16 de jun. de 2018

15/06


Deixar para trás as ruas daquela cidade foi de uma paz espiritual tão grande... Pois que antes, entre e atrás de tantos muros, luzes e concretos, ainda resistia um pequeno arbusto, um emaranhado de memórias, ilusões e esperanças, mas que por fim, já não existe mais.
Nosso coração habita onde o amor resiste, e depois que você foi embora não havia o que amar naquele lugar.
Tenho evitado falar de você.
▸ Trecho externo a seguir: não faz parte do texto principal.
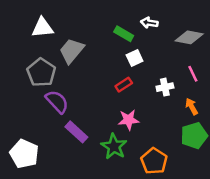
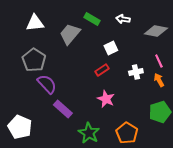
green rectangle: (124, 34) -> (92, 19), moved
gray trapezoid: (72, 51) -> (70, 34), moved
orange arrow: (192, 106) -> (159, 80), moved
pink star: (129, 120) -> (106, 99), turned 30
green star: (114, 146) -> (89, 133), moved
Não apenas porque tudo foi se desintegrando com o passar dos anos e "você" se tornou apenas uma ideia, uma expressão de algo maior, mas porque "você" implica em uma pessoalidade que não faz sentido mais.
Mas passando por aquelas avenidas frias, por aquele sufoco cinza de um lugar onde a noite já estende seu manto às quatro da tarde, eu tentava olhar em cada um das centenas de rostos, imaginar sua história, seu cansaço, sua dor nas costas, nos pés, nos caminhos que ainda percorreriam, no tempo até enfim poder colocar a chave na porta de casa. Eu me imaginada vivendo aquelas vidas, aquelas histórias que eram tão opostas e tão idênticas à minha. "Você" voltava a ser você.
Eu não precisava mais te desmistificar, tirar seu pedestal, seu trono. Eu fui por tanto tempo seu trono, seu pedestal. Para mim você era tudo, para o mundo, mais um.
Quando eu fui embora Adele cantava para mim. O frio e a garoa embaçavam as janelas e eu sentia finalmente que não deixava nada para trás. A sensação era de voltar para o sol, voltar para mim mesmo, e talvez essa forma de amor tão calma e humilde, sem estardalhaço, seja a forma mais genuína de amor possível.


5 de jun. de 2018

05/06/2018


Quanto de mim havia restado nisso que se move por entre as rotinas dos dias depois de todo esse tempo? Quanto de tudo isso sou eu?
Por quais desses pecados devo pagar e quantos frutos tenho realmente o direito de colher e saborear?
A sensação é de ver o coração pelo lado de fora. Aos redores; escombros, memórias partidas, sentimentos se deteriorando ao relento, tudo coberto por pequenas e frágeis plantas floríferas.
Não sei mais o que no fundo do peito habita, ao menos não o que existe além dos seus alicerces e paredes, que novas ou velhas, cansadas ou não, sempre estarão de alguma forma em pé.
A luz entra por frestas nesse cenário bucólico, quase sempre triste e denso, mas por vezes aconchegante.
Estou cansado. Sentado nas raízes de uma velha e imensa árvore presa em um interminável aspecto outonal. As folhas caem, nascem, e voltam a cair.
De longe, eu sinto, uma força protetora observa tudo com atenção, e ainda que não me tome em seu braços, fecho meus olhos e sinto que posso chorar como o menino de antes, por todas minhas saudades, todas minhas fraquezas e súplicas adormecidas com o passar dos ventos e dos tempos.
Eu me lembro de tudo, de cada detalhe luminoso, de cada dia nublado que não permitia a proximidade do calor do sol. De nós, deles, de cada coisa.
Mas já não existe aquela estranha forma de paixão pela dor que o amor deixou. É esta uma era sem títulos, sem metáforas, sem pedido subliminar de socorro.
Aportamos na realidade há pouco, alguns meses, e hoje o navio que nos trouxe para essas terras partiu veloz pelo oceano de ilusões. Ficamos.
E de tudo, de todos os sonhos, esperanças e crenças, apenas um pedido continuou na bagagem: que nessa nova terra não haja chance do medo fazer tão grande morada.